Home | All Questions | alt.html FAQ >

How do I prevent visitors stealing my images?

When a user visits your page, all the HTML, Javascript, Cascading Style Sheets and images are downloaded by the browser and stored in a local cache. In effect, you have given your images to your visitors so that they can see your page as you intended it.

There are a plethora of Javascript tricks that "prevent" the user from right-clicking on images and selecting Save As.., and so far none of them have worked, or worked in only one browser. These scripts can be defeated because they cannot cover all the entry points to the image. The browser belongs to the user, they can do whatever they please. Even, if by some miracle, a method was found to block the user from saving the image through the browser, there is still the unstoppable resource of the cache.

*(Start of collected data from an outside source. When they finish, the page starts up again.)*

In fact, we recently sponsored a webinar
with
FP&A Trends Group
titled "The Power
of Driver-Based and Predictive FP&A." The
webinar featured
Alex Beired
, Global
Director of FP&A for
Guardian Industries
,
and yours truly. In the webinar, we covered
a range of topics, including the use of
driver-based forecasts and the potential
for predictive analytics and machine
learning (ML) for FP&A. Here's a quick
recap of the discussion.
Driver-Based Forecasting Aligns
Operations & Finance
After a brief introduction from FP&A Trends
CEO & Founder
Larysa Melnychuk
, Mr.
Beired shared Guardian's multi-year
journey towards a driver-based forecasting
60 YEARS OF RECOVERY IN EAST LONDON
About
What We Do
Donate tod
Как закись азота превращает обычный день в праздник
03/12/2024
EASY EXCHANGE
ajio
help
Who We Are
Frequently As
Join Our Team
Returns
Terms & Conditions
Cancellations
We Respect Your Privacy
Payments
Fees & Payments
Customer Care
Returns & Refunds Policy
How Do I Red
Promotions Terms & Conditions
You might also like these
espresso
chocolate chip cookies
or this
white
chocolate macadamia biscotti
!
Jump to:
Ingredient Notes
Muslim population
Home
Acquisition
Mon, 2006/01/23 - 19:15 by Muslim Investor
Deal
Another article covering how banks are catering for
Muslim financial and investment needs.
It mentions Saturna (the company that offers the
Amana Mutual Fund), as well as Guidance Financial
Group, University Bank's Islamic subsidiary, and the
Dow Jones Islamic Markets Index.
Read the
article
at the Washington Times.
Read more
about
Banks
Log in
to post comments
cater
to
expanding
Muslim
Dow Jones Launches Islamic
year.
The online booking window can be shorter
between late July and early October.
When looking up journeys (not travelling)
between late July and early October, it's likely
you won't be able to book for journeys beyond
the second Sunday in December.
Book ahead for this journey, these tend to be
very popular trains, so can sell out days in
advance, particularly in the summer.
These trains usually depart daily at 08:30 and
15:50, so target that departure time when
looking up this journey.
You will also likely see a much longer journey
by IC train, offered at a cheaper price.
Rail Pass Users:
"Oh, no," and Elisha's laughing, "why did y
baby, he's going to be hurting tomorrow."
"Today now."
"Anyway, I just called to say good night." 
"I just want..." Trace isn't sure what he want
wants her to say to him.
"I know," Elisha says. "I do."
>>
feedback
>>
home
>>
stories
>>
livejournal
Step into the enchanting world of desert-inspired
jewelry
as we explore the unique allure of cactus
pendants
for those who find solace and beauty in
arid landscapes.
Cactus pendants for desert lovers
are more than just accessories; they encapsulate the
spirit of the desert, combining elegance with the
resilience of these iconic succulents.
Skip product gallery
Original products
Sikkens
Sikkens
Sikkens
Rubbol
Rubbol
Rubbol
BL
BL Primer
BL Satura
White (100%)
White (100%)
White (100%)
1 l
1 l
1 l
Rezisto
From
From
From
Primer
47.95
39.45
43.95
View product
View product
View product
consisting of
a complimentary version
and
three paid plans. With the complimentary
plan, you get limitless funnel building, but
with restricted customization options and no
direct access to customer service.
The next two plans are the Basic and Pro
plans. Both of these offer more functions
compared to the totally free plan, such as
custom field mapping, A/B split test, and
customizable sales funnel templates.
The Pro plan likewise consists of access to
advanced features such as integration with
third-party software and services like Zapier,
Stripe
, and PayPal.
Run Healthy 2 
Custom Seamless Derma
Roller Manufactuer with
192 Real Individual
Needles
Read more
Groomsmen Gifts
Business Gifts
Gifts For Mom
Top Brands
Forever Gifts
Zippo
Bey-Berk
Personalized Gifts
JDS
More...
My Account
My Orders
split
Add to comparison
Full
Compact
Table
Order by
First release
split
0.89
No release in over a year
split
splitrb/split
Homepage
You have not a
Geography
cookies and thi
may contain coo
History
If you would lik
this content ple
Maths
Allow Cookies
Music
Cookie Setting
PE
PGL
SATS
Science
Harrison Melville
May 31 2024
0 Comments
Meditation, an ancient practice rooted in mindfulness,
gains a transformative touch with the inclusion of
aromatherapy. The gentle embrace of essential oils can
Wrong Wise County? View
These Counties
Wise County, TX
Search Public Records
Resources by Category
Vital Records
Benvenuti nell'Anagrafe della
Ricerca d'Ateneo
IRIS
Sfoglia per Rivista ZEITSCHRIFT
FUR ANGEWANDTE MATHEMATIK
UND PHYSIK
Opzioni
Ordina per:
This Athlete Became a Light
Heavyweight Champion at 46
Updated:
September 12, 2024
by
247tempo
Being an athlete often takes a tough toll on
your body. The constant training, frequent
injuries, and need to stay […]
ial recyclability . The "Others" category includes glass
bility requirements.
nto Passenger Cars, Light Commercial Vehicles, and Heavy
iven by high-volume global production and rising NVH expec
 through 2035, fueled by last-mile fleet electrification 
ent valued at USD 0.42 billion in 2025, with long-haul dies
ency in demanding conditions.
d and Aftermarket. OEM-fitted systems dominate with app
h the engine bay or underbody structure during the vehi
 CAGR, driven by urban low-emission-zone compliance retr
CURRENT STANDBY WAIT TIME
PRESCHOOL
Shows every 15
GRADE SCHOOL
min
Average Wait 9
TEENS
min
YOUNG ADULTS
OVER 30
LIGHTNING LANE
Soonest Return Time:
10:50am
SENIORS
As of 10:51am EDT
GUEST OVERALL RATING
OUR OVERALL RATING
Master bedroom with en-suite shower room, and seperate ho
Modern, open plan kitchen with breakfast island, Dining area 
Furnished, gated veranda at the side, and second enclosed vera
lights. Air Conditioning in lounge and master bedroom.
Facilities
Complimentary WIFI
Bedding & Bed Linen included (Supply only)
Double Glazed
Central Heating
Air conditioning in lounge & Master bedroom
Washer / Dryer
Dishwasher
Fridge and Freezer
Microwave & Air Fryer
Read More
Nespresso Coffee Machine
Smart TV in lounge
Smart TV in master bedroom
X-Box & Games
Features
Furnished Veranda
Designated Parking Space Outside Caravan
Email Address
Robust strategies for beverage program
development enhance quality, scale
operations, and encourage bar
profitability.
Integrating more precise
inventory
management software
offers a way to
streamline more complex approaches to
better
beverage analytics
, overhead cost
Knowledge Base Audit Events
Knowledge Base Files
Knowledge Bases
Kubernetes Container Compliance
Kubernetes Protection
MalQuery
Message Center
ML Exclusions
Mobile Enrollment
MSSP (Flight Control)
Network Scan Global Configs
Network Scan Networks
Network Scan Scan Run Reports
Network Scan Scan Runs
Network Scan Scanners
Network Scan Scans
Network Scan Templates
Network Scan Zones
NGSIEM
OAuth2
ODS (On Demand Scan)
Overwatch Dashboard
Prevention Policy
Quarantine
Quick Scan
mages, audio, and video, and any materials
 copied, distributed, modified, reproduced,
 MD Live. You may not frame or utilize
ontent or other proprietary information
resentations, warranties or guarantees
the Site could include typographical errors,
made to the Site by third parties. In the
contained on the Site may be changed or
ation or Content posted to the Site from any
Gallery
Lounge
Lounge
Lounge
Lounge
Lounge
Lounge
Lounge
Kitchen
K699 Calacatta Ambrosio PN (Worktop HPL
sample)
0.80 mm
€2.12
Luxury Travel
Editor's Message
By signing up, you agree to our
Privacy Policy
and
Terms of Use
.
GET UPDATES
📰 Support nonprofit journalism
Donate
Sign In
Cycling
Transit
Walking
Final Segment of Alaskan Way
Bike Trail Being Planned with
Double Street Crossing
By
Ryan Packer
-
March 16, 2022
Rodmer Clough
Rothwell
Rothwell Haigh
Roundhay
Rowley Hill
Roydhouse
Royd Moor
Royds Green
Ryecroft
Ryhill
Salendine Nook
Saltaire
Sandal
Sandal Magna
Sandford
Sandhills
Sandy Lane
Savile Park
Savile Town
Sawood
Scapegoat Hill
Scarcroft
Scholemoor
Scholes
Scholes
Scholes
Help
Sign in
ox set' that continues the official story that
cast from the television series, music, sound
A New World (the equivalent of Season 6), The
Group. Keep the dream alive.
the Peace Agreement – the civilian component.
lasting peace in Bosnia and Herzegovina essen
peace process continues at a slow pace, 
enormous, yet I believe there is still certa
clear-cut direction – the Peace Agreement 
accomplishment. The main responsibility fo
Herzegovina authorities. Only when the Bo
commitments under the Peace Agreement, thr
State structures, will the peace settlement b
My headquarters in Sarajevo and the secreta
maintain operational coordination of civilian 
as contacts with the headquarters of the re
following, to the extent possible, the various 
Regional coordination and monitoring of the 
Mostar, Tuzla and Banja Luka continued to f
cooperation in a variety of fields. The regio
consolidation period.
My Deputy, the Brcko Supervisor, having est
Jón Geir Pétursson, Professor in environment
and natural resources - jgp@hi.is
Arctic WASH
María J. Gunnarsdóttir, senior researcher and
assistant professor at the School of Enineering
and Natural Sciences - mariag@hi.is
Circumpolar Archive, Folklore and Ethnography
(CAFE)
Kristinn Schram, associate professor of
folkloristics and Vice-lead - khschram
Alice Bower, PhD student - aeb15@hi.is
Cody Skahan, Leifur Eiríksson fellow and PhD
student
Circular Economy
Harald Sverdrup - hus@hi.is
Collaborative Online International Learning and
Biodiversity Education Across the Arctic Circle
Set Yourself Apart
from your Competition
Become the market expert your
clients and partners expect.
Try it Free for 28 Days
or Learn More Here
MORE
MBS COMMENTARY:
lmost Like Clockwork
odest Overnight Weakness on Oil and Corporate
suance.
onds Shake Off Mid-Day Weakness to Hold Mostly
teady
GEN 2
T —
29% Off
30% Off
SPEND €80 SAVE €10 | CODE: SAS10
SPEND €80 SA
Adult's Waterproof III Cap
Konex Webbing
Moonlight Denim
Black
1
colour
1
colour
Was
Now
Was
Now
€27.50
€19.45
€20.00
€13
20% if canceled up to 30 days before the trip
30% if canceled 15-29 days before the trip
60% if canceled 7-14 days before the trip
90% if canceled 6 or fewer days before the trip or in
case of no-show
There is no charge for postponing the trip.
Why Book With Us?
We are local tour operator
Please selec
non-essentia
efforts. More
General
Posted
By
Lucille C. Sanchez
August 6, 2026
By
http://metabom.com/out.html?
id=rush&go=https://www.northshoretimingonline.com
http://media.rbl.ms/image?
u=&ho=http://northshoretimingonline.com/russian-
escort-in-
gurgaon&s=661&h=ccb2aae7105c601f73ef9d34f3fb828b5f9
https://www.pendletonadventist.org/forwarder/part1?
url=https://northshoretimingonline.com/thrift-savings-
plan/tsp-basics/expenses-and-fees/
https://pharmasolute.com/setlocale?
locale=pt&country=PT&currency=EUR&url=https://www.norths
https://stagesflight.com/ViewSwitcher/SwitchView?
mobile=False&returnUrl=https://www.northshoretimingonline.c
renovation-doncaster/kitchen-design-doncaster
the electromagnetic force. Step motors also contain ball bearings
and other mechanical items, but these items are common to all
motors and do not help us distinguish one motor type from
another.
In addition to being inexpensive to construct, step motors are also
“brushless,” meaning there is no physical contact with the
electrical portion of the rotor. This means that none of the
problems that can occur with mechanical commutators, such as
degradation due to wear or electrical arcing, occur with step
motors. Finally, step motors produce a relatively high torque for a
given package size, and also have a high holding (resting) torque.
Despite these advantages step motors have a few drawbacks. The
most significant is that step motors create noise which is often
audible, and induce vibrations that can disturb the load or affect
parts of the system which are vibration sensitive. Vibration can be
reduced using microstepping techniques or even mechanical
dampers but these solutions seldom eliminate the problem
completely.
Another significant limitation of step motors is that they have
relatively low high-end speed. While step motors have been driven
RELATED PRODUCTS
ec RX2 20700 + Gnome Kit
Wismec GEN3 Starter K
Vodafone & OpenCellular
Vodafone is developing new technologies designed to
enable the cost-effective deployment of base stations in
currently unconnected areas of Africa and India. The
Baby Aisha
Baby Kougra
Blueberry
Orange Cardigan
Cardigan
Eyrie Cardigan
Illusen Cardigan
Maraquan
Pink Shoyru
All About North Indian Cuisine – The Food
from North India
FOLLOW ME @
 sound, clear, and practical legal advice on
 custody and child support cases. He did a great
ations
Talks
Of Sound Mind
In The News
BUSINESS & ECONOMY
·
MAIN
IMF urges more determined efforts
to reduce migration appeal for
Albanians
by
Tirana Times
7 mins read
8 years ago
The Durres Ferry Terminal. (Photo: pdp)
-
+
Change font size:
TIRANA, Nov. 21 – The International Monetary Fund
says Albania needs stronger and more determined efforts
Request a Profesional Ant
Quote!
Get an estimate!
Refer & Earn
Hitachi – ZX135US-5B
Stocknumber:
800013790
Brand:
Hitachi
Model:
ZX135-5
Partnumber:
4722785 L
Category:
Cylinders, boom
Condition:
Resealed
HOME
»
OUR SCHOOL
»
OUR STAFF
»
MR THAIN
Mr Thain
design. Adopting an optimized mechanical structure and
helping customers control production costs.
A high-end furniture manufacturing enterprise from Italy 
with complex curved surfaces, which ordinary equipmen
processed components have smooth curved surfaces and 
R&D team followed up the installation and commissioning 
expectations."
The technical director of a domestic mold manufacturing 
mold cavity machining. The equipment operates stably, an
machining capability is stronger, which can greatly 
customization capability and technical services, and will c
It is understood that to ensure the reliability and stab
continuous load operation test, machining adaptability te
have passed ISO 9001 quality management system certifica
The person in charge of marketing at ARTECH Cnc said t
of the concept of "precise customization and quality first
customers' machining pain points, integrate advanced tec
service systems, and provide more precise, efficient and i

What about not allowing the cache to store the image? Think about it - who controls whether the image should be cached or not? Its the caching/proxy server that decides. You may request the image not be cached, whether the proxy server will abide by that is totally up to the user. Also preventing images from being cached takes us back to the stoneage of Internet technology - caching does a lot to speed up the Internet, because of local copies of oft-requested pages - they do a good service for your visitors

Technically, because of the foundation the internet is built on (TCP/IP), and the mindset of sharing information and resources, any programmed solution goes against the grain, and doesn't have much hope of working

But that's not to say there's nothing you can do to stop people taking your precious images.

A popular trick to prevent image theft is to "brand", or "watermark" them by putting your URL or logo into the image. Anyone who takes your images and posts them somewhere else will at the same time be advertising for your site.

For image galleries - don't use your big 1200dpi pictures on your website, only store images less than 72dpi on your webserver, and offer the user a way to obtain the more detailed image through online-selling, etc.

If images are your trade and livelihood, then you should be acquainted with copyright law already. You may want to contact your lawyer or solicitor.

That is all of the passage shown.